El pasado jueves 25 de septiembre, se llevó a cabo en la casa Iteso-Clavigero, el Foro para la Libertad, la Organización y contra la Represión, inscrito en el marco de las II Jornadas contra la represión. Los participantes fueron diversos. Se expusieron situaciones de represión como las que han vivido los y las defensoras del bosque El Nixticuil, los y las habitantes del Municipio de El Salto, y las y los jóvenes en la Zona Metropolitana de Guadalajara, asimismo un balance histórico de la Represión en México y en Jalisco previo a los años 60s.

Hay que tomar muy en cuenta que por actos de represión, no sólo entendemos aquellos en los que se haya utilizado la fuerza pública en contra de la población, como en el caso del 28 de mayo o de San Salvador Atenco, sino que el Estado reprime desde distintas esferas y formas, como la económica, la política, etc. De la misma manera, un papel importante en los actos represivos, viene de los poderes fácticos, entre ellos, los medios de comunicación que responden a intereses que benefician a minorías.

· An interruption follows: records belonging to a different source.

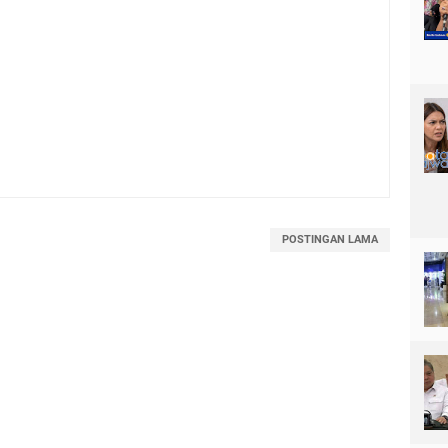
POSTINGAN LAMA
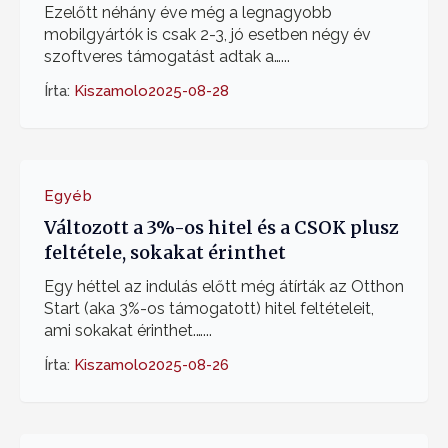
Ezelőtt néhány éve még a legnagyobb
mobilgyártók is csak 2-3, jó esetben négy év
szoftveres támogatást adtak a…...
Írta:
Kiszamolo
2025-08-28
Egyéb
Változott a 3%-os hitel és a CSOK plusz
feltétele, sokakat érinthet
Egy héttel az indulás előtt még átírták az Otthon
Start (aka 3%-os támogatott) hitel feltételeit,
ami sokakat érinthet.…...
Írta:
Kiszamolo
2025-08-26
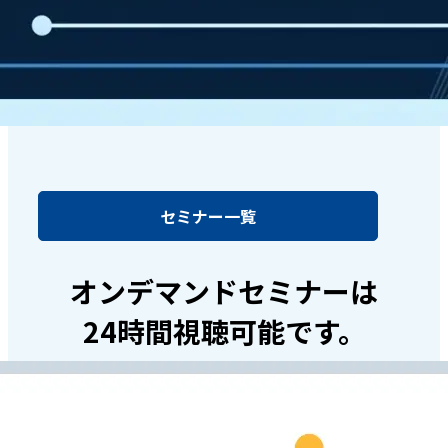
セミナー一覧
オンデマンドセミナーは
24時間視聴可能です。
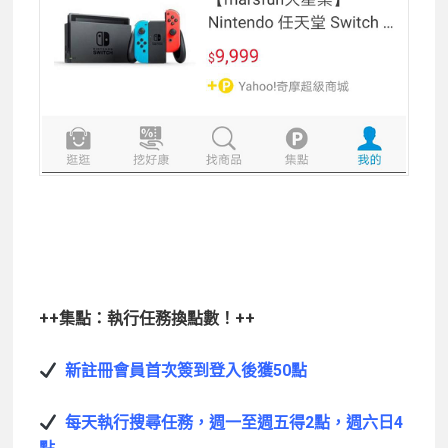
++
集點：執行任務換點數！++
新註冊會員首次簽到登入後獲50
點
每天執行搜尋任務，週一至週五得2
點，週六日4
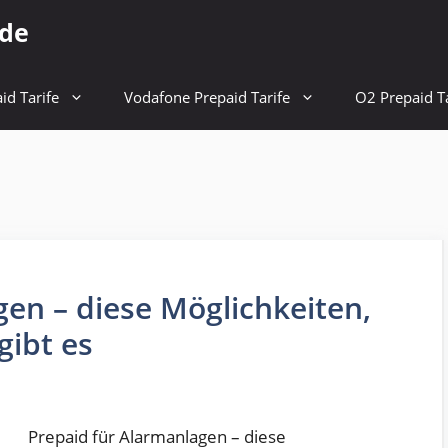
.de
id Tarife
Vodafone Prepaid Tarife
O2 Prepaid Ta
gen – diese Möglichkeiten,
gibt es
Prepaid für Alarmanlagen – diese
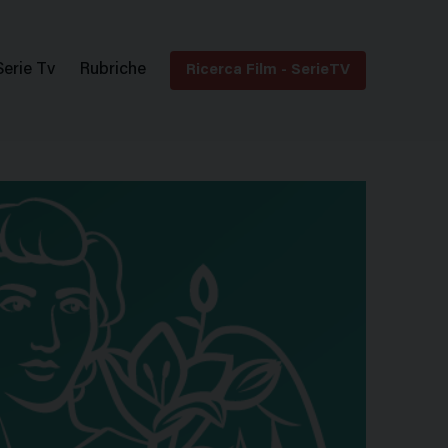
Serie Tv
Rubriche
Ricerca Film - SerieTV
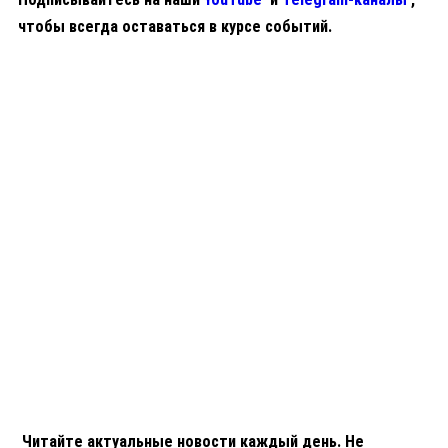
чтобы всегда оставаться в курсе событий.
Читайте актуальные новости каждый день. Не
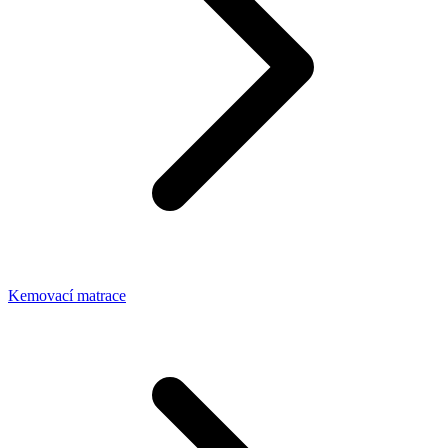
Kemovací matrace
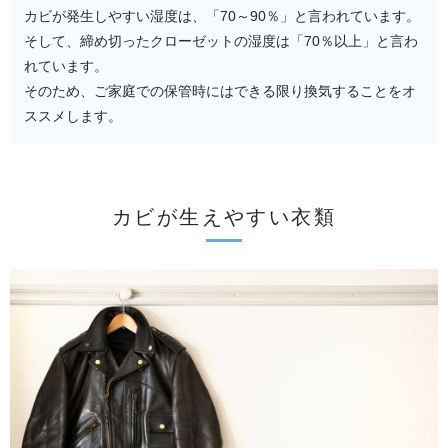
カビが発生しやすい湿度は、「70～90％」と言われています。
そして、締め切ったクローゼットの湿度は「70％以上」と言わ
れています。
そのため、ご家庭での保管時にはできる限り換気することをオ
ススメします。
カビが生えやすい衣類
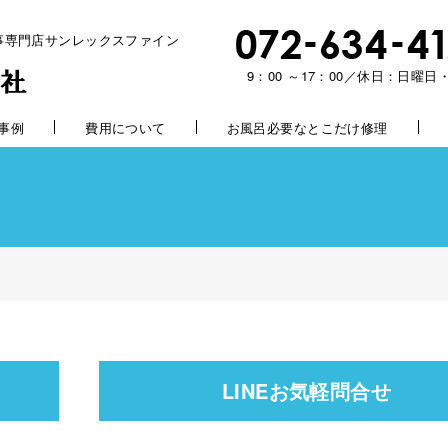
事専門店サンレックスファイン
9：00 ～17：00／休日：日曜日
事例
費用について
お風呂必要なとこだけ修理
LINEお気軽問合せ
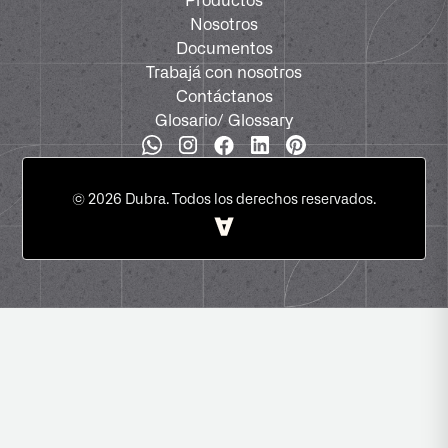
Productos
Nosotros
Documentos
Trabajá con nosotros
Contáctanos
Glosario
/ Glossary
©
2026
Dubra. Todos los derechos reservados.
Designed by
Ander.Agency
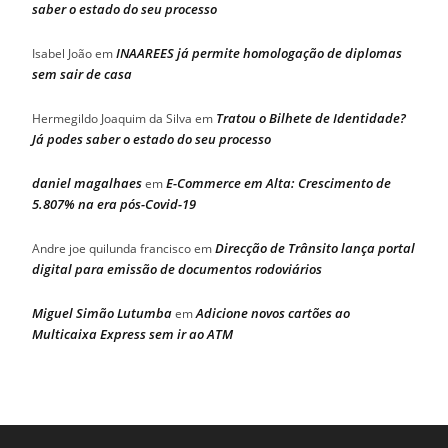
saber o estado do seu processo
INAAREES já permite homologação de diplomas
Isabel João
em
sem sair de casa
Tratou o Bilhete de Identidade?
Hermegildo Joaquim da Silva
em
Já podes saber o estado do seu processo
daniel magalhaes
E-Commerce em Alta: Crescimento de
em
5.807% na era pós-Covid-19
Direcção de Trânsito lança portal
Andre joe quilunda francisco
em
digital para emissão de documentos rodoviários
Miguel Simão Lutumba
Adicione novos cartões ao
em
Multicaixa Express sem ir ao ATM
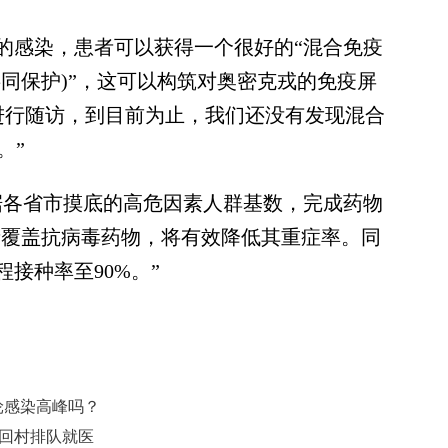
感染，患者可以获得一个很好的“混合免疫
同保护)”，这可以构筑对奥密克戎的免疫屏
群进行随访，到目前为止，我们还没有发现混合
。”
各省市摸底的高危因素人群基数，完成药物
者覆盖抗病毒药物，将有效降低其重症率。同
接种率至90%。”
一轮感染高峰吗？
人回村排队就医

Al Centro de Justicia para la Paz y el Desarrollo AC (CEPAD) le correspondió hacer un breve diagnóstico sobre la política de represión y la criminalización de la protesta social que el Estado ha asumido, misma que se ha venido ampliando mediante cambios legislativos que la profundizan.

Dicha política supone hacer legal la injusticia y utilizar la ley para sancionar a quienes se enfrentan al Estado exigiendo sus derechos. Hay una clara renuncia al diálogo que está acompañada por el desprestigio a los movimientos sociales y sus líderes. Existe una tendencia a favorecer los intereses privados por encima de los intereses públicos; además, las violaciones de derechos humanos, sobre todo de los económicos, sociales, culturales y ambientales por parte de las empresas privadas nacionales y trasnacionales, permanecen en la impunidad. En este sentido, la Red Nacional de Organismos Civiles de Derechos Humanos “Todos los Derechos para Todas y Todos” registró en 2007, 60 casos de criminalización de la protesta social, provenientes de 17 estados de la República.

En la reciente reforma al sistema de justicia penal, destacan aspectos inquietantes como la constitucionalización del arraigo y la creación de un régimen excepcional para procesar a las personas sospechosas de pertenecer a la delincuencia organizada que permite, por ejemplo, su incomunicación. En el caso del arraigo, la aprobación de la reforma se da no obstante la declaración de la Suprema Corte de Justicia de la Nación de que el mismo viola las garantías de libertad personal consagradas de la Constitución Mexicana.

Esta situación, mas la expresada por los participantes en el Foro, llama a las organizaciones civiles, movimientos sociales y ciudadanos en general, a ser conscientes de la restricción de derechos ejercida por un Estado cuyo mandato es garantizarlos, con el objeto de tomar las medias que sean necesarias para combatirlas de forma conjunta.